The original Bruco implementation is available at:
https://github.com/mikelovskij/bruco
Key Features
Batch Processing for Fast Scanning: Efficiently processes thousands of channels by fetching and computing data in batches of a specified size.
Top-N Rank Retention: Retains the top N channels with the highest coherence per frequency bin, not just by overall maximum coherence.
Parallel Processing: Accelerates coherence computation using multiprocessing (
concurrent.futures).Noise Projection: Estimates how much each auxiliary channel contributes to the target channel’s noise and displays it as a spectrum.

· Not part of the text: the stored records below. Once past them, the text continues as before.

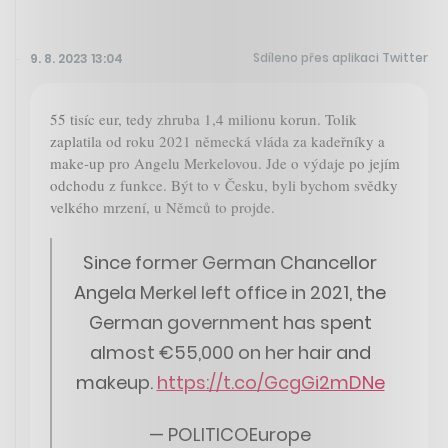
Sdíleno přes aplikaci Twitter
9. 8. 2023 13:04
55 tisíc eur, tedy zhruba 1,4 milionu korun. Tolik
zaplatila od roku 2021 německá vláda za kadeřníky a
make-up pro Angelu Merkelovou. Jde o výdaje po jejím
odchodu z funkce. Být to v Česku, byli bychom svědky
velkého mrzení, u Němců to projde.
Since former German Chancellor
Angela Merkel left office in 2021, the
German government has spent
almost €55,000 on her hair and
makeup.
https://t.co/GcgGi2mDNe
— POLITICOEurope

HTML Report: Generates an HTML report with images summarizing the analysis results.
Usage
1. Initialization
Create a Bruco instance by specifying the target channel and a list of auxiliary channels to scan.
from gwexpy.analysis.bruco import Bruco
# Target channel name
target = "K1:CAL-CS_PROC_DARM_DISPLACEMENT_DQ"
# Auxiliary channel list (typically obtained from NDS, etc.)
aux_channels = [
"K1:PEM-ACC_MC_TABLE_SENS_Z_OUT_DQ",
"K1:PEM-MIC_BS_BOOTH_SENS_Z_OUT_DQ",
"K1:IMC-MCL_SERVO_SUM_OUT_DQ",
# ... and many more
]
# Optional: channels to exclude (e.g., calibration signals)
excluded = ["K1:CAL-CS_PROC_DARM_DISPLACEMENT_DQ", "K1:GRD-LSC_LOCK_STATE_N"]
# Create instance
bruco = Bruco(target, aux_channels, excluded_channels=excluded)
2. Running the Analysis (Compute)
Depending on your data source, you can use one of the following four patterns (Cases).
Case 1: Automatic Data Retrieval (Standard)
Simply specify channel names and time to automatically fetch data (via NDS2 or frame files) and run the analysis.
# Analysis settings
start_gps = 1234567890
duration = 64 # seconds
# Run computation
result = bruco.compute(
start=start_gps,
duration=duration,
batch_size=50, # Number of channels to fetch at once
nproc=4 # Number of parallel processes
)
Case 2: Direct Data Input (Manual)
Analyze using pre-prepared TimeSeries objects. Useful for simulation data or data obtained through special methods.
Since timing information (t0, duration) is taken from the data, the start and duration arguments can be omitted.
A. Pass as a dictionary (all data pre-loaded)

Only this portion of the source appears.